** What you have to do **
Reproduce the data below in full and exclude every picture.
======== Record excerpts
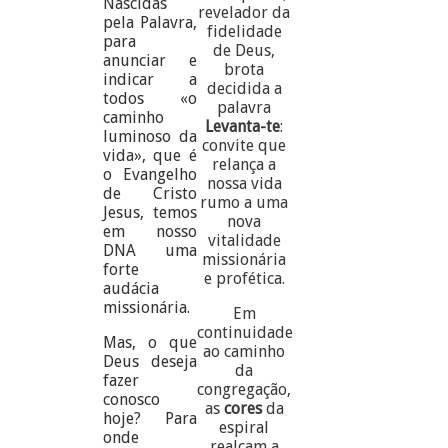
Nascidas
revelador da
pela Palavra,
fidelidade
para
de Deus,
anunciar e
brota
indicar a
decidida a
todos «o
palavra
caminho
Levanta-te
:
luminoso da
convite que
vida», que é
relança a
o Evangelho
nossa vida
de Cristo
rumo a uma
Jesus, temos
nova
em nosso
vitalidade
DNA uma
missionária
forte
e profética.
audácia
missionária.
Em
continuidade
Mas, o que
ao caminho
Deus deseja
da
fazer
congregação,
conosco
as
cores
da
hoje? Para
espiral
onde
realçam a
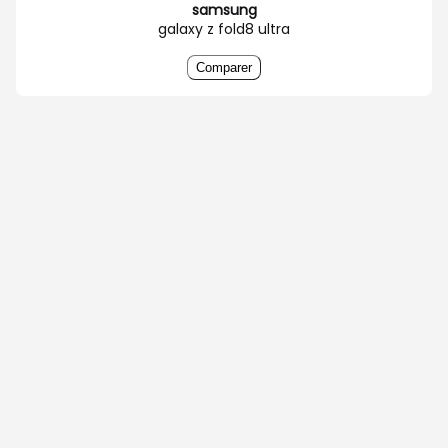
samsung
galaxy z fold8 ultra
Comparer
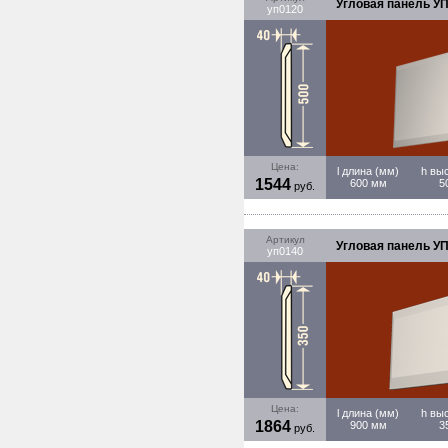
Угловая панель УП
уп0120
Цена:
l длина (мм)
h вы
1544
600 мм
5
руб.
Артикул
Угловая панель УП
уп0140
Цена:
l длина (мм)
h вы
1864
900 мм
3
руб.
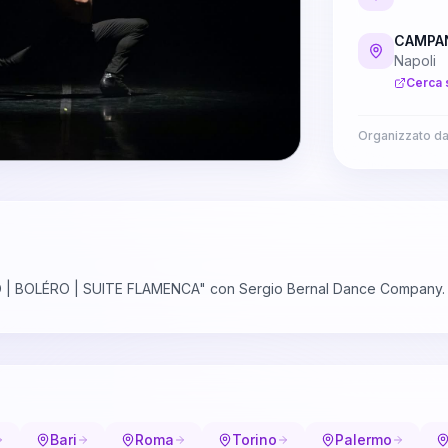
CAMPAN
Napoli
Cerca 
Organizzato d
O | BOLÉRO | SUITE FLAMENCA" con Sergio Bernal Dance Company.
Bari
Roma
Torino
Palermo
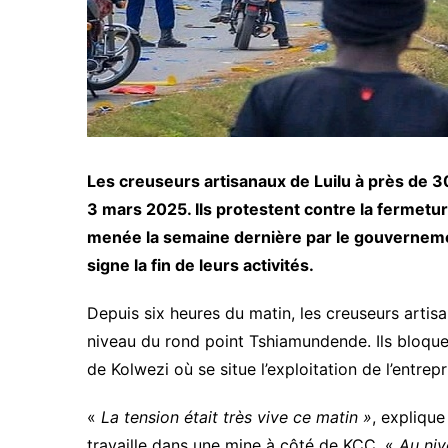
Les creuseurs artisanaux de Luilu à près de 3
3 mars 2025. Ils protestent contre la fermetu
menée la semaine dernière par le gouvernemen
signe la fin de leurs activités.
Depuis six heures du matin, les creuseurs artisa
niveau du rond point Tshiamundende. Ils bloquent
de Kolwezi où se situe l’exploitation de l’entr
«
La tension était très vive ce matin »
, expliqu
travaille dans une mine à côté de KCC. «
Au niv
================
** Task answer **
Nascidas
revelador da
pela Palavra,
fidelidade
para
de Deus,
anunciar e
brota
indicar a
decidida a
todos «o
palavra
caminho
Levanta-te
:
luminoso da
convite que
vida», que é
relança a
o Evangelho
nossa vida
de Cristo
rumo a uma
Jesus, temos
nova
em nosso
vitalidade
DNA uma
missionária
forte
e profética.
audácia
missionária.
Em
continuidade
Mas, o que
ao caminho
Deus deseja
da
fazer
congregação,
conosco
as
cores
da
hoje? Para
espiral
onde
realçam a
samsung
galaxy z fold8 ultra
Comparer
Угловая панель УП
уп0120
Цена:
l длина (мм)
h вы
1544
600 мм
5
руб.
Артикул
Угловая панель УП
уп0140
Цена:
l длина (мм)
h вы
1864
900 мм
3
руб.
CAMPAN
Napoli
Cerca 
Organizzato d
O | BOLÉRO | SUITE FLAMENCA" con Sergio Bernal Dance Company.
Bari
Roma
Torino
Palermo
Les creuseurs artisanaux de Luilu à près de 3
3 mars 2025. Ils protestent contre la fermetu
menée la semaine dernière par le gouvernemen
signe la fin de leurs activités.
Depuis six heures du matin, les creuseurs artisa
niveau du rond point Tshiamundende. Ils bloquent
de Kolwezi où se situe l’exploitation de l’entr
«
La tension était très vive ce matin »
, expliqu
travaille dans une mine à côté de KCC. «
Au niv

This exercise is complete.